La situation a ainsi créé un préjudice au Syndicat des copropriétaires de la résidence [K] sise [Adresse 2] à [Localité 2], représenté par son syndic en exercice, la société Foncia Breizh. Ce préjudice est justifié à hauteur de 500 euros.
Par conséquent, il sera fait droit à la demande de dommages et intérêts formulée à ce titre par le requérant.

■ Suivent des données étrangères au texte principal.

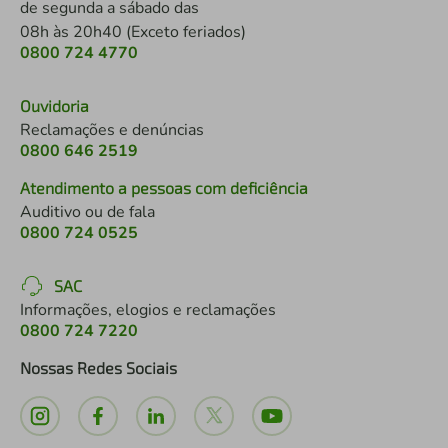
de segunda a sábado das
08h às 20h40 (Exceto feriados)
0800 724 4770
Ouvidoria
Reclamações e denúncias
0800 646 2519
Atendimento a pessoas com deficiência
Auditivo ou de fala
0800 724 0525
SAC
Informações, elogios e reclamações
0800 724 7220
Nossas Redes Sociais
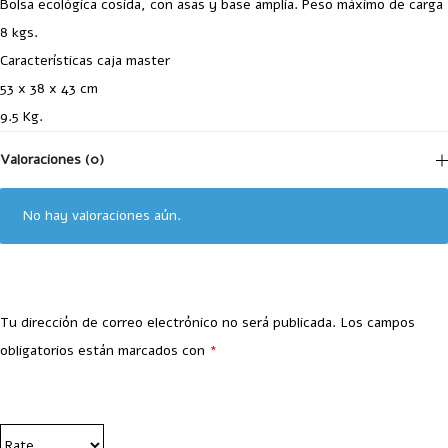
Bolsa ecológica cosida, con asas y base amplia. Peso máximo de carga
8 kgs.
Características caja master
53 x 38 x 43 cm
9.5 Kg.
Valoraciones (0)
No hay valoraciones aún.
Tu dirección de correo electrónico no será publicada.
Los campos
obligatorios están marcados con
*
Your Rating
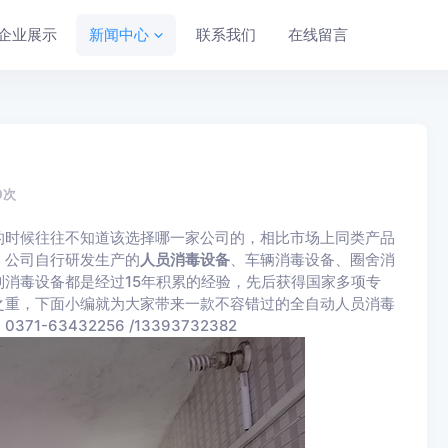
企业展示
新闻中心
联系我们
在线留言
0
次
的时候往往不知道该选择哪一家公司的，相比市场上同类产品
，公司自行研发生产的
人员消毒设备
、车辆消毒设备、圈舍消
消毒设备都是经过15年积累的经验，先后获得国家多项专
之重，下面小编就为大家带来一款不容错过的全自动人员消毒
3432256 /13393732382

Sur les frais irrépétibles :
L’équité commande le versement d’une somme de 1 500 euros par la SCI Lisa au Syndicat des copropriétaires sur le fondement de l’article 700 du code de procédure civile.
Sur les dépens :
Vu l’article 696, les dépens sont à la charge de la SCI Lisa, partie succombante.
PAR CES MOTIFS :
Nous, Nous, Myriam Bendaoud, présidente du tribunal judiciaire de Saint-Brieuc, juge des référés, statuant publiquement selon la procédure accélérée au fond, par jugement contradictoire et en premier ressort, par voie de mise à disposition au greffe,
PRONONCONS la déchéance du terme du fait du défaut de paiement de la SCI Lisa des autres provisions non encore échues du budget prévisionnel de l’exercice du 1er janvier 2025 au 31 décembre 2025 par l’Assemblée générale des copropriétaires ;
CONDAMNONS la SCI Lisa à payer au Syndicat des copropriétaires de la résidence [K] sise [Adresse 2] à [Localité 2], représenté par son syndic en exercice, la société Foncia Breizh, la somme de 16 975,95 euros, outre les intérêts au taux légal à compter de la mise en demeure en date du 8 septembre 2025 ;
DÉBOUTONS le Syndicat des copropriétaires de la résidence [K] sise [Adresse 2] à [Localité 2], représenté par son syndic en exercice, la société Foncia Breizh, de sa demande de condamnation au titre des frais exposés par le Syndicat pour tenter de recouvrer la dette de copropriété ;
CONDAMNONS la SCI Lisa à payer au Syndicat des copropriétaires de la résidence [K] sise [Adresse 2] à [Localité 2], représenté par son syndic en exercice, la société Foncia Breizh, la somme de 500 euros à titre de dommages et intérêts ;
CONDAMNONS la SCI Lisa à payer au Syndicat des copropriétaires de la résidence [K] sise [Adresse 2] à [Localité 2], représenté par son syndic en exercice, la société Foncia Breizh la somme de 1 500 euros sur le fondement de l’article 700 du code de procédure civile ;
CONDAMNONS la SCI Lisa, partie succombante, aux entiers dépens ;
DÉBOUTONS les parties de leurs demandes plus amples ou contraires.
Ainsi jugé au palais de justice de Saint-Brieuc, le 5 mars 2026.